A high-performance 3D phosphorus-doped graphene oxide adsorbent for imipramine wastewater treatment

Abstract

The presence of pharmaceutical wastes in the environment has adversely impacted the marine biodiversity due to their hazardous and bioaccumulation nature. This research focussed on the development of an effective phosphorus-doped 3D graphene oxide with bentonite and carboxymethyl cellulose crosslinking (PG/BCC) for the removal of imipramine in wastewater. The impacts of single factor (adsorbent dosage, initial imipramine concentration, system temperature and contact time) on imipramine adsorption were examined by batch experiments while the interactive impacts of multiple factors and process optimisation were investigated by central composite design (CCD). The greatest adsorption capacity evaluated was 458.95 mg/g at the following CCD optimised operating parameters: 10 mg PG/BCC, 250 ppm initial concentration, 34 min contact time and 321 K temperature.
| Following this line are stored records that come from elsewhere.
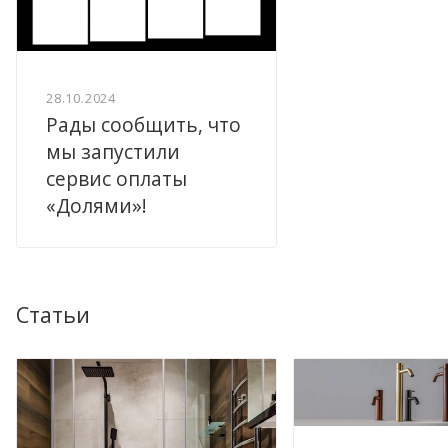
28.10.2024
Рады сообщить, что
мы запустили
сервис оплаты
«Долями»!
Статьи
The Langmuir model described well the equilibrium of imipramine adsorption whilst the pseudo-second-order model correlated closely to the kinetic data. The imipramine-PG/BCC system was spontaneous (-19.24 to −27.58 kJ/mol) and endothermic (1.23 to 14.56 kJ/mol) as evaluated from thermodynamic modelling. Characterisation of PG/BCC by various microscopy and spectroscopy analyses has validated the incorporation of imipramine into PG/BCC adsorbent. Regeneration of used PG/BCC was proven to be highly feasible with methanol eluent. Conclusively, the findings strongly advocate PG/BCC as a highly feasible and sustainable graphene-based adsorbent for imipramine separation from pharmaceutical wastewater.